Court Slaps Ballsy Anti-Piracy Lawyer
YNOT – A federal district judge has slapped a Dallas attorney with a $10,000 fine for what the court termed “staggering chutzpah” and “gross abuse of subpoena power.”
The sanction arose from a case Evan Stone filed in September 2010 against 670 unnamed peer-to-peer file traders accused of infringing a copyright belonging to adult content producer Mick Haig Productions. Judge David Godbey asked the Electronic Frontier Foundation and Public Citizen to step in on the side of the defendants.
The case went south almost immediately when EFF and Public Citizen complained to Godbey that defendants were receiving demand letters before the judge authorized subpoenas to uncover their identities. Stone, it appears, sent subpoenas to internet service providers without the required judicial approval.
Stone’s hubristic overreaching infuriated the judge, especially since it was not the attorney’s first procedural misstep: In a previous case, Stone sent subpoenas more than a month after a different judge withdrew permission to do so. In fact, according to Godbey’s sanction order, “Stone issued the subpoena on the same day that he voluntarily dismissed the underlying case.”

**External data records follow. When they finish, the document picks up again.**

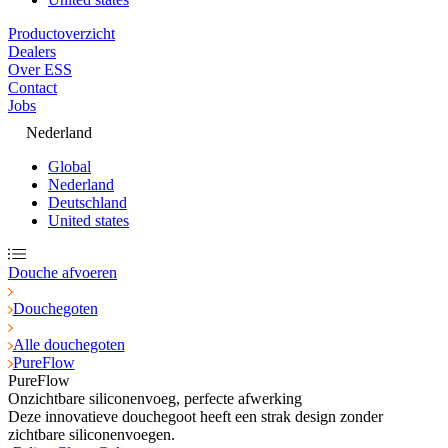
Productoverzicht
Dealers
Over ESS
Contact
Jobs
Nederland
Global
Nederland
Deutschland
United states
Douche afvoeren
Douchegoten
Alle douchegoten
PureFlow
PureFlow
Onzichtbare siliconenvoeg, perfecte afwerking
Deze innovatieve douchegoot heeft een strak design zonder
zichtbare siliconenvoegen.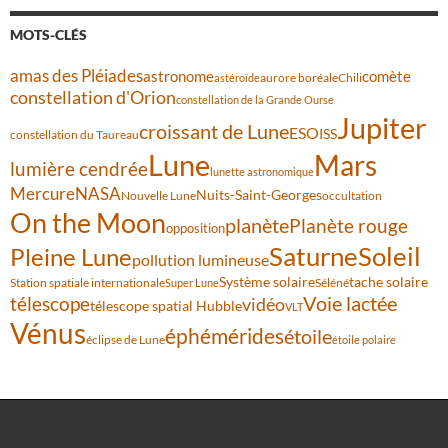
MOTS-CLÉS
amas des Pléiades
comète
astronome
aurore boréale
astéroïde
Chili
constellation d'Orion
constellation de la Grande Ourse
Jupiter
croissant de Lune
ESO
ISS
constellation du Taureau
Lune
Mars
lumière cendrée
lunette astronomique
Mercure
NASA
Nuits-Saint-Georges
Nouvelle Lune
occultation
On the Moon
planète
Planète rouge
opposition
Saturne
Soleil
Pleine Lune
pollution lumineuse
Système solaire
tache solaire
Station spatiale internationale
Séléné
Super Lune
Voie lactée
télescope
vidéo
télescope spatial Hubble
VLT
Vénus
éphémérides
étoile
éclipse de Lune
étoile polaire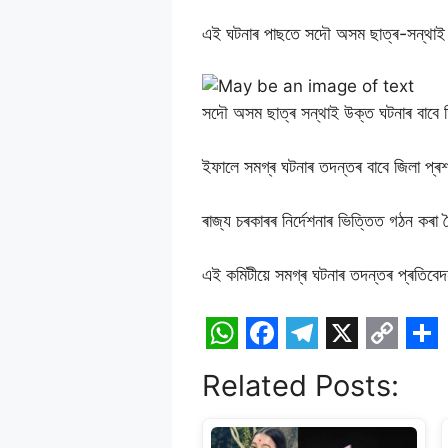
এই ঘটনাৰ পাছতে সদৌ অসম ছাত্ৰ-সন্থাই প্ৰত
সদৌ অসম ছাত্ৰ সন্থাই উক্ত ঘটনাৰ বাবে তিন
ইফালে সমগ্ৰ ঘটনাৰ তদন্তৰ বাবে জিলা প্ৰ
ৰাজ্য চৰকাৰৰ নিৰ্দেশনাৰ ভিত্তিত গঠন কৰা
এই কমিটীয়ে সমগ্ৰ ঘটনাৰ তদন্তৰ প্ৰতিবে
W
F
T
X
C
S
Related Posts:
h
a
e
o
h
a
c
l
p
a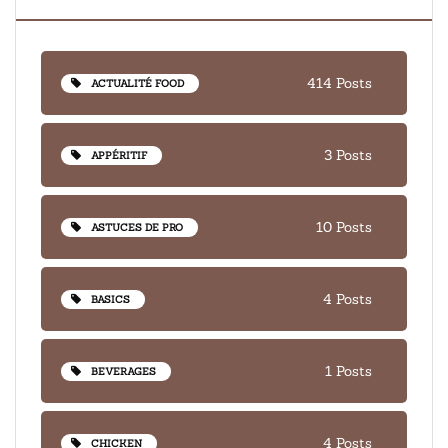
414 Posts
ACTUALITÉ FOOD
3 Posts
APPÉRITIF
10 Posts
ASTUCES DE PRO
4 Posts
BASICS
1 Posts
BEVERAGES
4 Posts
CHICKEN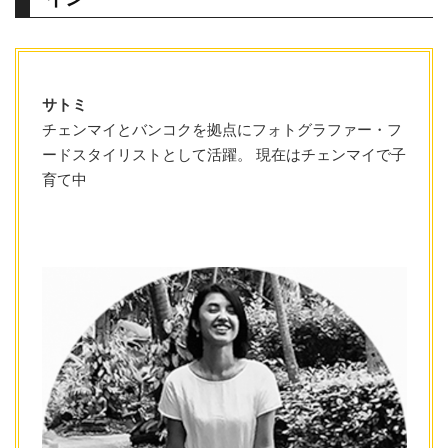
サトミ
チェンマイとバンコクを拠点にフォトグラファー・フ
ードスタイリストとして活躍。 現在はチェンマイで子
育て中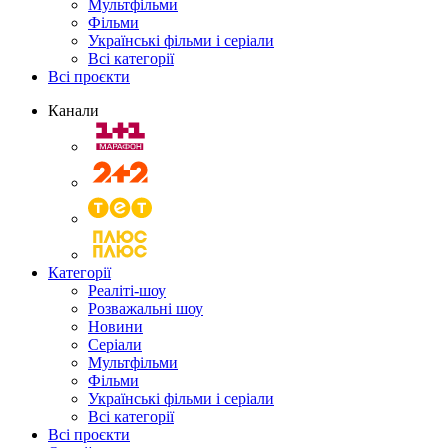
Мультфільми
Фільми
Українські фільми і серіали
Всі категорії
Всі проєкти
Канали
Категорії
Реаліті-шоу
Розважальні шоу
Новини
Серіали
Мультфільми
Фільми
Українські фільми і серіали
Всі категорії
Всі проєкти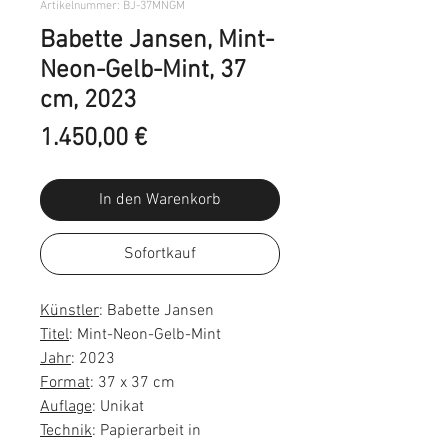
Artikelnummer: BJ-37MNGM
Babette Jansen, Mint-
Neon-Gelb-Mint, 37
cm, 2023
Preis
1.450,00 €
In den Warenkorb
Sofortkauf
Künstler
: Babette Jansen
Titel
: Mint-Neon-Gelb-Mint
Jahr
: 2023
Format
: 37 x 37 cm
Auflage
: Unikat
Technik
: Papierarbeit in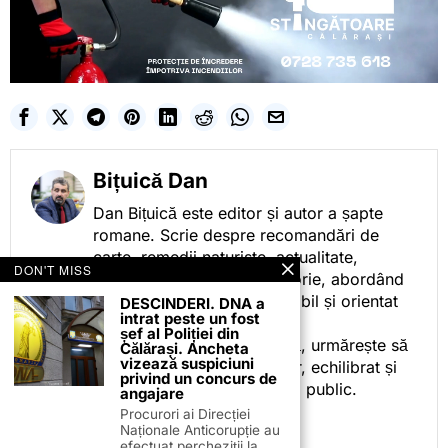
Bițuică Dan
Dan Bițuică este editor și autor a șapte
romane. Scrie despre recomandări de
carte, remedii naturiste, actualitate,
DON'T MISS
cotidian politic, sport și istorie, abordând
subiectele într-un stil accesibil și orientat
DESCINDERI. DNA a
intrat peste un fost
spre informare.
șef al Poliției din
Prin activitatea sa editorială, urmărește să
Călărași. Ancheta
vizează suspiciuni
ofere cititorilor conținut clar, echilibrat și
privind un concurs de
relevant, adaptat interesului public.
angajare
Procurori ai Direcției
Naționale Anticorupție au
efectuat percheziții la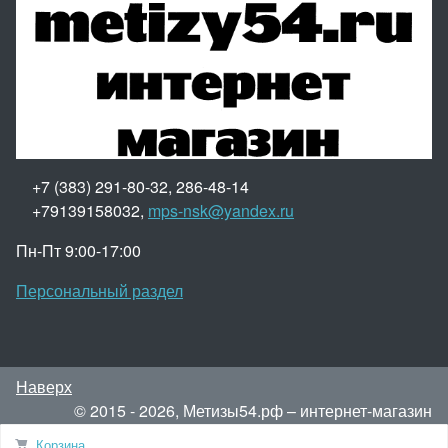
+7 (383) 291-80-32, 286-48-14
+79139158032,
mps-nsk@yandex.ru
Пн-Пт 9:00-17:00
Персональный раздел
Наверх
© 2015 - 2026, Метизы54.рф – интернет-магазин
метизов.
Корзина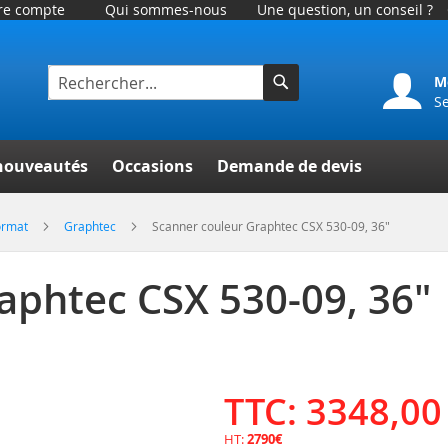
tre compte
Qui sommes-nous
Une question, un conseil ?
M
S
Rechercher
er
nouveautés
Occasions
Demande de devis
ormat
Graphtec
Scanner couleur Graphtec CSX 530-09, 36"
aphtec CSX 530-09, 36"
TTC: 3348,00
HT:
2790€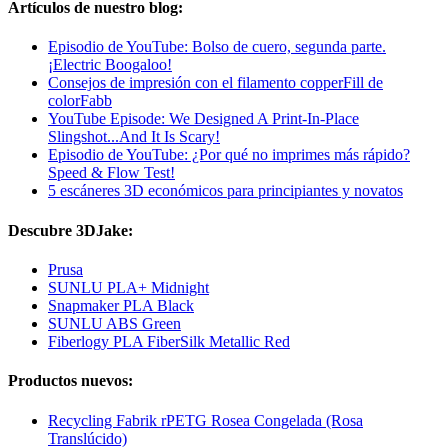
Artículos de nuestro blog:
Episodio de YouTube: Bolso de cuero, segunda parte.
¡Electric Boogaloo!
Consejos de impresión con el filamento copperFill de
colorFabb
YouTube Episode: We Designed A Print-In-Place
Slingshot...And It Is Scary!
Episodio de YouTube: ¿Por qué no imprimes más rápido?
Speed & Flow Test!
5 escáneres 3D económicos para principiantes y novatos
Descubre 3DJake:
Prusa
SUNLU PLA+ Midnight
Snapmaker PLA Black
SUNLU ABS Green
Fiberlogy PLA FiberSilk Metallic Red
Productos nuevos:
Recycling Fabrik rPETG Rosea Congelada (Rosa
Translúcido)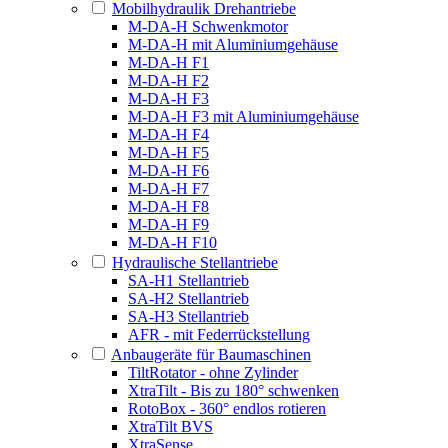
Mobilhydraulik Drehantriebe
M-DA-H Schwenkmotor
M-DA-H mit Aluminiumgehäuse
M-DA-H F1
M-DA-H F2
M-DA-H F3
M-DA-H F3 mit Aluminiumgehäuse
M-DA-H F4
M-DA-H F5
M-DA-H F6
M-DA-H F7
M-DA-H F8
M-DA-H F9
M-DA-H F10
Hydraulische Stellantriebe
SA-H1 Stellantrieb
SA-H2 Stellantrieb
SA-H3 Stellantrieb
AFR - mit Federrückstellung
Anbaugeräte für Baumaschinen
TiltRotator - ohne Zylinder
XtraTilt - Bis zu 180° schwenken
RotoBox - 360° endlos rotieren
XtraTilt BVS
XtraSense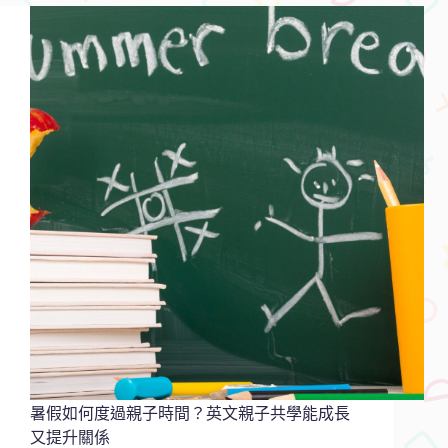
開
發
三
方
法，
讓
孩
子
愛
上
學
英
文
暑假如何度過親子時間？英文親子共學能成長
又提升關係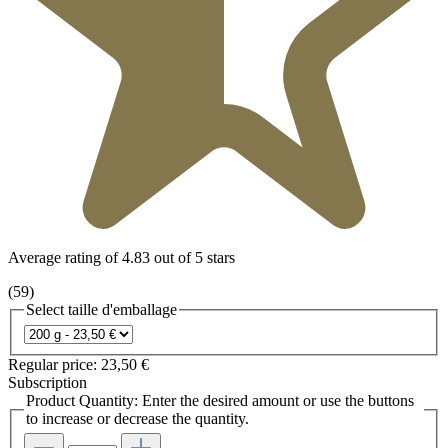
Average rating of 4.83 out of 5 stars
(59)
Select
taille d'emballage
Regular price:
23,50 €
Subscription
Product Quantity: Enter the desired amount or use the buttons
to increase or decrease the quantity.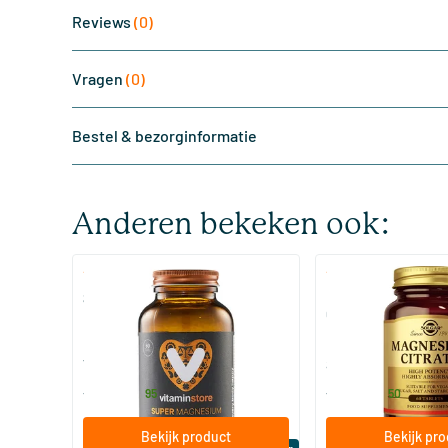
Reviews
(0)
Vragen
(0)
Bestel & bezorginformatie
Anderen bekeken ook:
(510)
(287
Super Magnesium
Magnesium Citrate
Citraat)
60/​120 tabletten
60/​120 tabletten
Vitaminstore
Solgar Vitamins
19
.
16
.
vanaf
vanaf
95
50
Bekijk product
Bekijk pr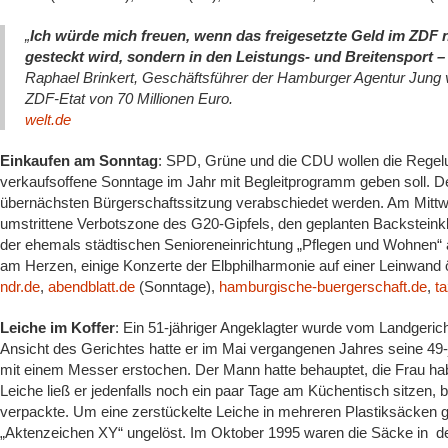
„
Ich würde mich freuen, wenn das freigesetzte Geld im ZDF n
gesteckt wird, sondern in den Leistungs- und Breitensport –
Raphael Brinkert, Geschäftsführer der Hamburger Agentur Jung vo
ZDF-Etat von 70 Millionen Euro.
welt.de
Einkaufen am Sonntag
: SPD, Grüne und die CDU wollen die Regelun
verkaufsoffene Sonntage im Jahr mit Begleitprogramm geben soll. D
übernächsten Bürgerschaftssitzung verabschiedet werden. Am Mittw
umstrittene Verbotszone des G20-Gipfels, den geplanten Backstein
der ehemals städtischen Senioreneinrichtung „Pflegen und Wohnen“ a
am Herzen, einige Konzerte der Elbphilharmonie auf einer Leinwand ö
ndr.de
,
abendblatt.de
(Sonntage),
hamburgische-buergerschaft.de
,
t
Leiche im Koffer
: Ein 51-jähriger Angeklagter wurde vom Landgerich
Ansicht des Gerichtes hatte er im Mai vergangenen Jahres seine 49-
mit einem Messer erstochen. Der Mann hatte behauptet, die Frau hab
Leiche ließ er jedenfalls noch ein paar Tage am Küchentisch sitzen, be
verpackte. Um eine zerstückelte Leiche in mehreren Plastiksäcken 
„Aktenzeichen XY“ ungelöst. Im Oktober 1995 waren die Säcke in d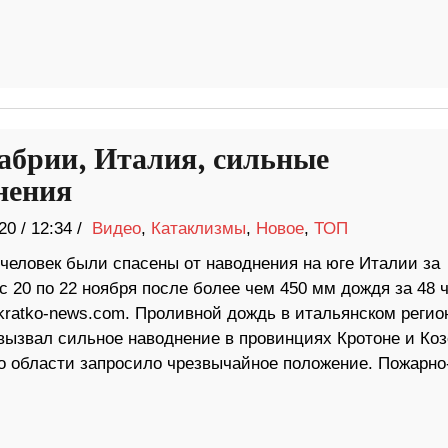
абрии, Италия, сильные
нения
20
/
12:34 /
Видео
,
Катаклизмы
,
Новое
,
ТОП
 человек были спасены от наводнения на юге Италии за
 20 по 22 ноября после более чем 450 мм дождя за 48 ч
kratko-news.com. Проливной дождь в итальянском регио
вызвал сильное наводнение в провинциях Кротоне и Коз
о области запросило чрезвычайное положение. Пожарно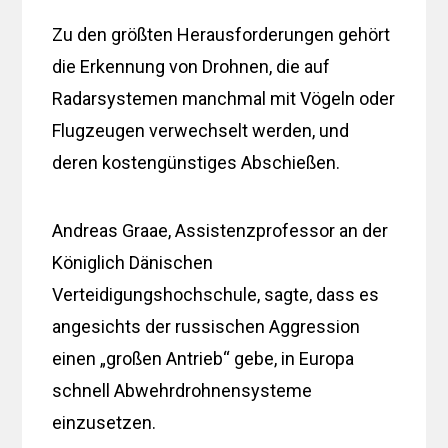
Zu den größten Herausforderungen gehört
die Erkennung von Drohnen, die auf
Radarsystemen manchmal mit Vögeln oder
Flugzeugen verwechselt werden, und
deren kostengünstiges Abschießen.
Andreas Graae, Assistenzprofessor an der
Königlich Dänischen
Verteidigungshochschule, sagte, dass es
angesichts der russischen Aggression
einen „großen Antrieb“ gebe, in Europa
schnell Abwehrdrohnensysteme
einzusetzen.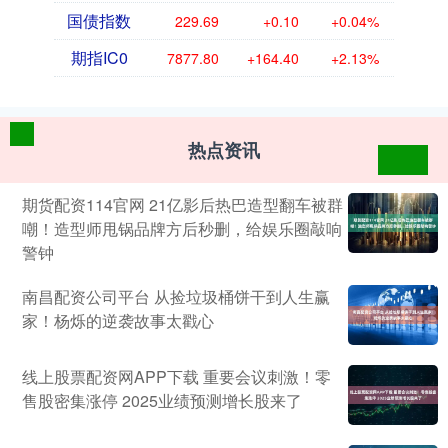
国债指数
229.69
+0.10
+0.04%
期指IC0
7877.80
+164.40
+2.13%
热点资讯
期货配资114官网 21亿影后热巴造型翻车被群
嘲！造型师甩锅品牌方后秒删，给娱乐圈敲响
警钟
南昌配资公司平台 从捡垃圾桶饼干到人生赢
家！杨烁的逆袭故事太戳心
线上股票配资网APP下载 重要会议刺激！零
售股密集涨停 2025业绩预测增长股来了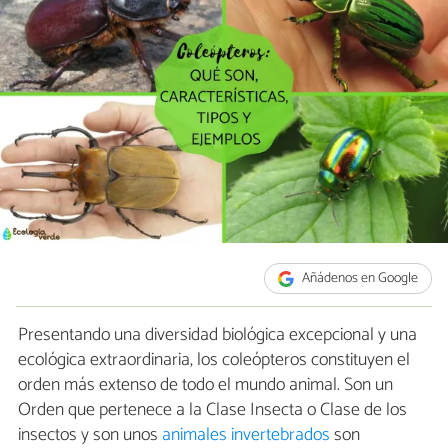
Añádenos en Google
Presentando una diversidad biológica excepcional y una
ecológica extraordinaria, los coleópteros constituyen el
orden más extenso de todo el mundo animal. Son un
Orden que pertenece a la Clase Insecta o Clase de los
insectos y son unos
animales invertebrados
son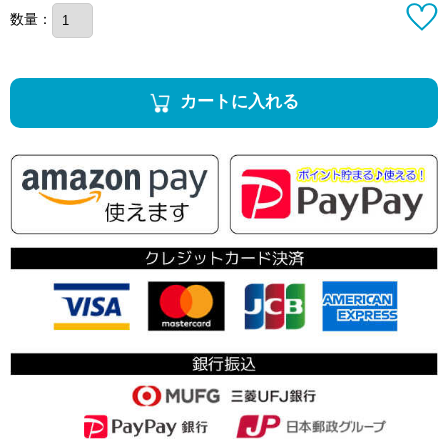
数量：
カートに入れる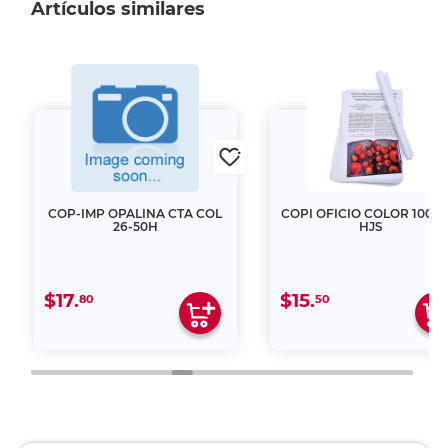
Artículos similares
COP-IMP OPALINA CTA COL
COPI OFICIO COLOR 100-4
26-50H
HJS
$17.
$15.
80
50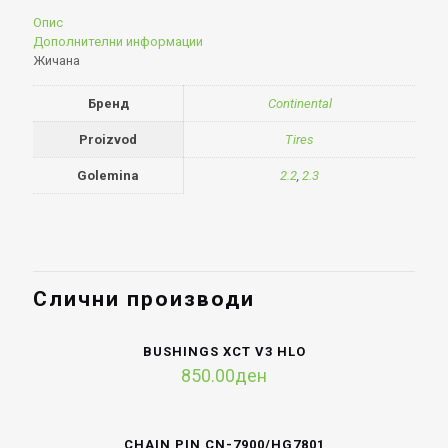
Опис
Дополнителни информации
Жичана
Бренд
Continental
Proizvod
Tires
Golemina
2.2
,
2.3
Слични производи
BUSHINGS XCT V3 HLO
850.00
ден
CHAIN PIN CN-7900/HG7801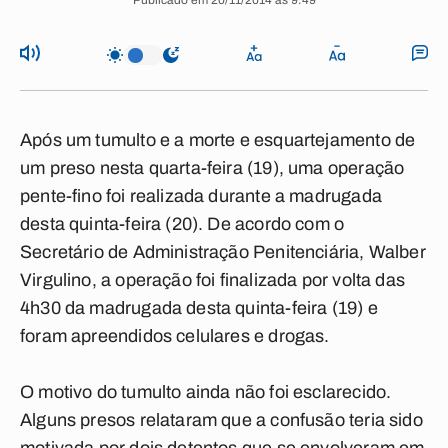
Publicado em 20/11/2014 às 9:49
Após um tumulto e a morte e esquartejamento de
um preso nesta quarta-feira (19), uma operação
pente-fino foi realizada durante a madrugada
desta quinta-feira (20). De acordo com o
Secretário de Administração Penitenciária, Walber
Virgulino, a operação foi finalizada por volta das
4h30 da madrugada desta quinta-feira (19) e
foram apreendidos celulares e drogas.
O motivo do tumulto ainda não foi esclarecido.
Alguns presos relataram que a confusão teria sido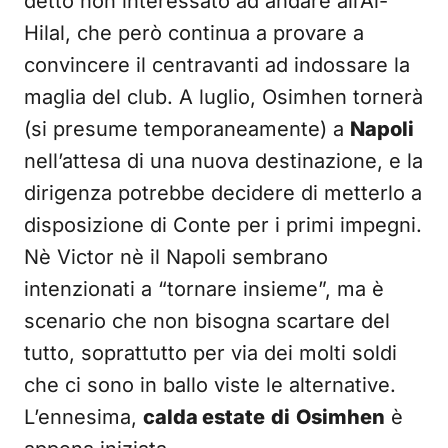
detto non interessato ad andare all’Al-
Hilal, che però continua a provare a
convincere il centravanti ad indossare la
maglia del club. A luglio, Osimhen tornerà
(si presume temporaneamente) a
Napoli
nell’attesa di una nuova destinazione, e la
dirigenza potrebbe decidere di metterlo a
disposizione di Conte per i primi impegni.
Nè Victor nè il Napoli sembrano
intenzionati a “tornare insieme”, ma è
scenario che non bisogna scartare del
tutto, soprattutto per via dei molti soldi
che ci sono in ballo viste le alternative.
L’ennesima,
calda estate
di
Osimhen
è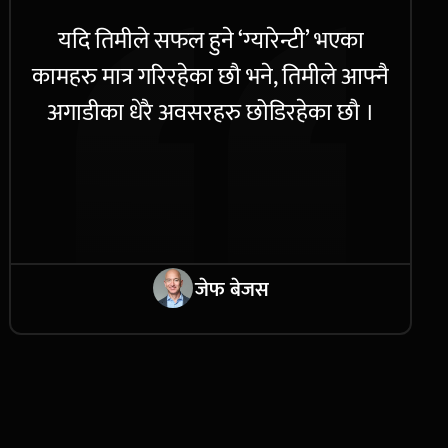
यदि तिमीले सफल हुने ‘ग्यारेन्टी’ भएका
कामहरु मात्र गरिरहेका छौ भने, तिमीले आफ्नै
अगाडीका धेरै अवसरहरु छोडिरहेका छौ ।
जेफ बेजस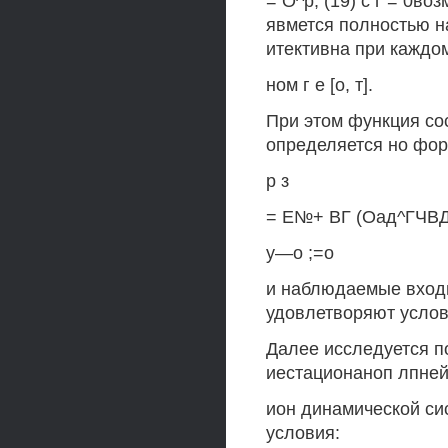
= О^р, (19) с г = 0во
явмется полностью на
итективна при каждо
ном г е [о, т].
При этом функция со
определяется но фо
р з
= Е№+ ВГ (Оад^ГЧВДО
у—о ;=о
и наблюдаемые вход
удовлетворяют услов
Далее исследуется 
иестационаноп лпней
ион динамической сис
условия: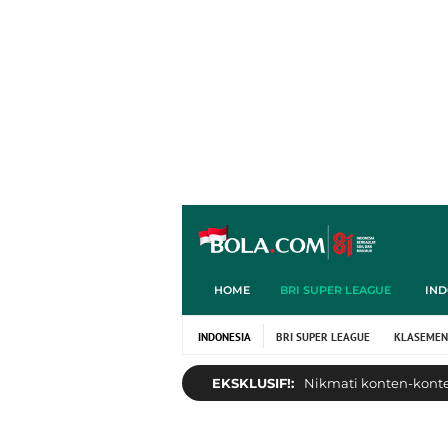
HOME
BRI SUPER LEAGUE
IND
INDONESIA
BRI SUPER LEAGUE
KLASEMEN
EKSKLUSIF!:
Nikmati konten-konten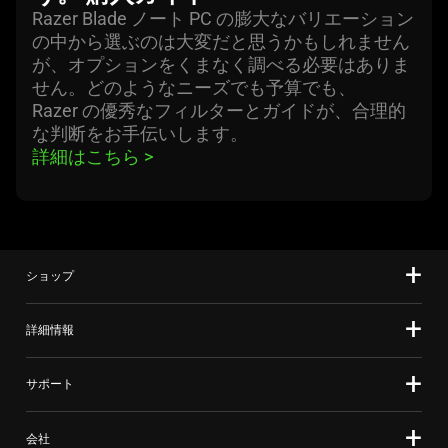
Razer Blade ノート PC の膨大なバリエーション
の中から選ぶのは大変だと思うかもしれません
が、オプションをくまなく調べる必要はありま
せん。どのようなニーズでも予算でも、
Razer の優秀なフィルターとガイドが、合理的
な判断をお手伝いし
ます
。
詳細はこちら 
>
ショップ
詳細情報
サポート
会社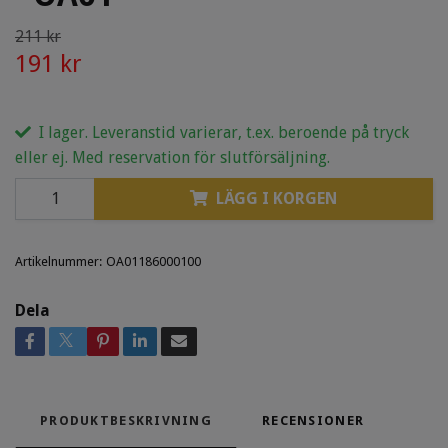
211 kr
191 kr
I lager. Leveranstid varierar, t.ex. beroende på tryck
eller ej. Med reservation för slutförsäljning.
LÄGG I KORGEN
Artikelnummer:
OA01186000100
Dela
PRODUKTBESKRIVNING
RECENSIONER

“To summarize the staggering chutzpah involved in this case: Stone asked the Court to authorize sending subpoenas to the ISPs,” Godbey’s order read. “The Court said ‘not yet.’ Stone sent the subpoenas anyway. The Court appointed the Ad Litems [EFF and Public Citizen] to argue whether Stone could send the subpoenas. Stone argued that the Court should allow him to — even though he had already done so — and eventually dismissed the case ostensibly because the Court was taking too long to make a decision. All the while, Stone was receiving identifying information and communicating with some Does, likely about settlement. The Court rarely has encountered a more textbook example of conduct deserving of sanctions.”
In addition to the fine, Godbey ordered Stone to pay EFF’s and Public Citizen’s attorney fees in the case at hand, reveal any settlements he made with defendants as a result of the premature subpoena and send a copy of Godbey’s order to every judge overseeing any case in which Stone is involved, regardless the subject of the case.
Stone apparently feels less than chastised.
“I’m just going to have to let Justin Bieber do my quoting for me,” the attorney wrote to Ars Technica in an email. “‘Whenever you knock me down I will not stay on the ground.”